Der Experte für Zukunftsmanagement, Pero Mićić, erklärte bei einer Keynote in Wien, Führungskräfte sollten Zukunftsängste ihrer Mitarbeitenden durch Zukunftsfreude ersetzen, indem sie zwar motivierende Visionen des Unternehmens veranschaulichen, aber realistisch und glaubwürdig bleiben. Dazu gehört wohl auch, dass ein Chef seine Furcht vor der Inflation nicht verstecken muss, nur weil er die Kollegenschaft bei guter Laune halten will. Es gibt natürlich Grenzen. Peinlich kann es werden, wenn man wie Elon Musk seinen Emotionen ohne Rücksicht auf Verluste auf Twitter freien Lauf lässt.
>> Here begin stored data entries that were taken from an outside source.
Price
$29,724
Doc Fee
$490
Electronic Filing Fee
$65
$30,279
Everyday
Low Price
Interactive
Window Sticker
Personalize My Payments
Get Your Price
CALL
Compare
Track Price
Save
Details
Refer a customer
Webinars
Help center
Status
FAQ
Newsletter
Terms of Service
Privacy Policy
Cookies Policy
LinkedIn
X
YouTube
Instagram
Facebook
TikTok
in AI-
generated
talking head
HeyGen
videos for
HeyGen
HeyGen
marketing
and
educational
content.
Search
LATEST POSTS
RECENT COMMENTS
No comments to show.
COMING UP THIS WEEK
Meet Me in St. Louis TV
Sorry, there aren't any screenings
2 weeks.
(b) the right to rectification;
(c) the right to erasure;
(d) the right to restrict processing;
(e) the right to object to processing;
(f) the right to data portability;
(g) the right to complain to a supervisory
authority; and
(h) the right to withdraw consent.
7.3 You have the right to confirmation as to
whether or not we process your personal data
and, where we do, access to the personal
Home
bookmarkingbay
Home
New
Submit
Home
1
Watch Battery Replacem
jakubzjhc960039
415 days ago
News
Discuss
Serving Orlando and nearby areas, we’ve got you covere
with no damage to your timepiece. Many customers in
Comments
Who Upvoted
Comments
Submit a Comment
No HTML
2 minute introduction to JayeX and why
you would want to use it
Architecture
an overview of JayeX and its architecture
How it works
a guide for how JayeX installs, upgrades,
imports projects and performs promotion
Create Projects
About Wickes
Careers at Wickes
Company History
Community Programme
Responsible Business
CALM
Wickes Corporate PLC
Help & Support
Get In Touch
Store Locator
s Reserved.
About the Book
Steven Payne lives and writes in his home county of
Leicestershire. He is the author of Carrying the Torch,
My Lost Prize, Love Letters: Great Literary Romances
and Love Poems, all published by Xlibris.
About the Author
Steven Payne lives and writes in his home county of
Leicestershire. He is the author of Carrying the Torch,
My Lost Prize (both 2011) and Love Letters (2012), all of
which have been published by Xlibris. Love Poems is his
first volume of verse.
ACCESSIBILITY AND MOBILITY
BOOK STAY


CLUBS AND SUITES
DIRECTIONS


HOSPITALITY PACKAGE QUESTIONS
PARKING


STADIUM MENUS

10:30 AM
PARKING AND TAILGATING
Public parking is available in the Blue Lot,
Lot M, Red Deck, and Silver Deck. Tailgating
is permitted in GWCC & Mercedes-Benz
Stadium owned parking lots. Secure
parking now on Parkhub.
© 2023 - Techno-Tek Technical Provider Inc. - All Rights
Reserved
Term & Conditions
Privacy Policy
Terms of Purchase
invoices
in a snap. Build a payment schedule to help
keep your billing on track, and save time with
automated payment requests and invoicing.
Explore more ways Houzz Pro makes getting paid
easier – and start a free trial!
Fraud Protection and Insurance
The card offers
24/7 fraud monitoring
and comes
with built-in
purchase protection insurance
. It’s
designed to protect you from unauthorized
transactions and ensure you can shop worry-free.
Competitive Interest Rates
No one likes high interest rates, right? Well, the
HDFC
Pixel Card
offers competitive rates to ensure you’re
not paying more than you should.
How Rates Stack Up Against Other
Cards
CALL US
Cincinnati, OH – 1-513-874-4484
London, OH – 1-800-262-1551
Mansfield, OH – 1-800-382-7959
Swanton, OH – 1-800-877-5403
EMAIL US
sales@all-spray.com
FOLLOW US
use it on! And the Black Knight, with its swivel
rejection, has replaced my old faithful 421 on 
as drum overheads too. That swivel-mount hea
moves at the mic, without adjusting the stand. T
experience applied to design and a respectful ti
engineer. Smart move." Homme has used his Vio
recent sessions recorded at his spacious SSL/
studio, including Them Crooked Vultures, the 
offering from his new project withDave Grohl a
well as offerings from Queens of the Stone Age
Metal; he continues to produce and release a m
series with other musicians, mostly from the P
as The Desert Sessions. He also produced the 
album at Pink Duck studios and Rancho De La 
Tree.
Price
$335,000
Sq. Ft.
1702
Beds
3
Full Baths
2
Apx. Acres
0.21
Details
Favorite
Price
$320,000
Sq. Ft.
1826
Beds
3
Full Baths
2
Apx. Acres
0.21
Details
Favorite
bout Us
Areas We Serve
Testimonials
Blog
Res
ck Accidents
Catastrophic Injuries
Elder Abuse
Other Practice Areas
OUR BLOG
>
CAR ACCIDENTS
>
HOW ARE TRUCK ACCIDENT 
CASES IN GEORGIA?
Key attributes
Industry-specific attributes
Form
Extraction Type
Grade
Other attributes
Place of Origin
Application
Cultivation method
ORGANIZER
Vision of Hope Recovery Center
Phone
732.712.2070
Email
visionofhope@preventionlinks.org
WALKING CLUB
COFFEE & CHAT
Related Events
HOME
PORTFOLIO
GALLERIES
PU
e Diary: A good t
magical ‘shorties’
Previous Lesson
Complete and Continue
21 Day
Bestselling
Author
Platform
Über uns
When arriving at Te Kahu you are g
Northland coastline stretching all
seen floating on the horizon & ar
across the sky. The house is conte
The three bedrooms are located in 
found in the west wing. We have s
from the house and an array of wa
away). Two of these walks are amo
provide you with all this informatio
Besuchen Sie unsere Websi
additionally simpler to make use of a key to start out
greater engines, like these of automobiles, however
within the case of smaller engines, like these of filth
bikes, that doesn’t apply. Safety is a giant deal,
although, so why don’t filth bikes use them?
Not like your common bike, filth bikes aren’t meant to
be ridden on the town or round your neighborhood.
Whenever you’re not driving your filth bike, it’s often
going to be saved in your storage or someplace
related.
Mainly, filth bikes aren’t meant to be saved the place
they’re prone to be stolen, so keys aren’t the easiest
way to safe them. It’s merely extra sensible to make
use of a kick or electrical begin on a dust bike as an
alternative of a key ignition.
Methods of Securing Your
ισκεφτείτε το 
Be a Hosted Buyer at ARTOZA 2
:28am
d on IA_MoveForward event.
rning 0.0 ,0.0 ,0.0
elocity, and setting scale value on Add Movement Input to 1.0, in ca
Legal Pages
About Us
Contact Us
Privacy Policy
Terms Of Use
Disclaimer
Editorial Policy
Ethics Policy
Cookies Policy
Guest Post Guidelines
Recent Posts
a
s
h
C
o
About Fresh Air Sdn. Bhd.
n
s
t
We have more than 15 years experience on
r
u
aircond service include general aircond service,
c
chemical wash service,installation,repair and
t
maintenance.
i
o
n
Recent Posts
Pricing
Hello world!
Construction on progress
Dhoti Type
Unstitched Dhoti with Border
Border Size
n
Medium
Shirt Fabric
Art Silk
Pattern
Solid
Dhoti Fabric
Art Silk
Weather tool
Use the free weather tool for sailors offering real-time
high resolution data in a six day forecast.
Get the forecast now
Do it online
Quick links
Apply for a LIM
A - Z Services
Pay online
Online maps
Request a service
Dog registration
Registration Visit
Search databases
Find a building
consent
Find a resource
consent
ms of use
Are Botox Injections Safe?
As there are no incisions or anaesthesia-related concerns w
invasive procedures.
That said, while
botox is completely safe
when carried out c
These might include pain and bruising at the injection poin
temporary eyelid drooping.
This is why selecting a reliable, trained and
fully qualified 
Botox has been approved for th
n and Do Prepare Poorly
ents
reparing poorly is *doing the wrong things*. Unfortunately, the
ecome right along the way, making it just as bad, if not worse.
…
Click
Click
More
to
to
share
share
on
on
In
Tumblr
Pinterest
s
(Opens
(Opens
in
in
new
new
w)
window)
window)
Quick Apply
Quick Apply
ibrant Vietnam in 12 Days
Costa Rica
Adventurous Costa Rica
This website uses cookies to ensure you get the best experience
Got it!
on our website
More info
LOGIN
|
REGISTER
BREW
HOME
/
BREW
Als 2018 eine Gruppe von Kindern in einer Höhle in Thailand eingeschlossen war, bezeichnete Musk einen der Rettungstaucher auf Twitter als pädophil. 2020 nannte er die "Corona-Panik" dumm. Man denke an einen impulsiven Abteilungsleiter, der seinen Ärger über steigende Spritpreise beim Jour fixe an seinem Team auslässt – es muss wirklich nicht alles geteilt werden.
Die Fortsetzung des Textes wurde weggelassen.